Cleft Lip Repair

Definition

Cleft lip repair (cheiloplasty) is surgical procedure to correct a groove-like defect in the lip.


Purpose

A cleft lip does not join together (fuse) properly during embryonic development. Surgical repair corrects the defect, preventing future problems with breathing, speaking, and eating, and improving the person's physical appearance.


Demographics

Cleft lip is the second most common embryonic (congenital) deformity. (Club foot is the most common congenital deformity.) Cleft lip occurs in approximately one in 750–1,000 live births. The highest incidence exists in North American Indians and Japanese (approximately one in 350 births). African Americans and Africans represent the lowest incidence of cleft lip deformity (approximately one in 1,500 births). There is a higher frequency of clefting in certain populations of Scandinavia and Middle European countries.

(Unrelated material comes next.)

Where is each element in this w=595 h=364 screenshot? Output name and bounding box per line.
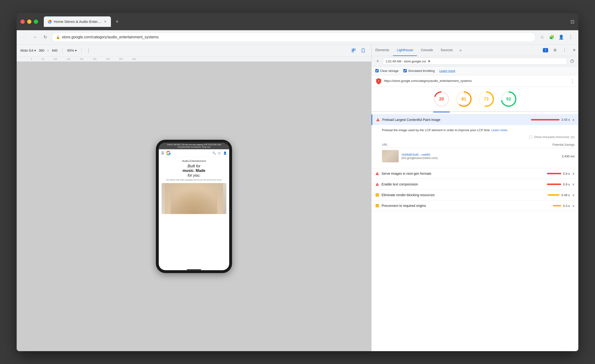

Cleft lip occurs more commonly in males, while cleft palate is more likely to occur in females. Cleft lip alone (without cleft palate) occurs in approximately 20% of cases across both genders. The majority of cases—80%—have both cleft lip and cleft palate. A unilateral cleft lip, commonly occurring on the left side, is more common than a bilateral cleft lip.


Potential causes

Most cases of cleft lip have no known cause. However, there is a strong genetic correlation. Other single gene defects that are associated with cleft lip include: Van der Woude syndrome, Opitz Syndrome, Aarskog syndrome, Fryns syndrome, Waardenburg syndrome, and Coffin-Siris syndrome. Approximately 5% of cleft conditions are associated with a genetic syndrome. Most of these syndromes do not include mental retardation.

Facial cleft has been implicated with maternal exposure to environmental causes, such as rubella or medications that can harm the developing embryo. These medications include steroids, antiseizure drugs, vitamin A, and oral anti-acne medications (such as Acutane) taken during the first three months of pregnancy. Cleft lip is also associated with fetal alcohol syndrome and maternal diabetes.

Risk of cleft lip increases with paternal age, especially over 30 years at the time of conception. Generally, the risk is higher when both parents are over 30 years of age. However, most cases seem to be isolated within the family with no obvious causation.

When the affected child has unilateral cleft lip and palate, the risk for subsequent children increases to 4.2%. Advances in high resolution ultrasonography (prenatal ultrasound exam) have made it possible to detect facial abnormalities in the developing embryo (in utero).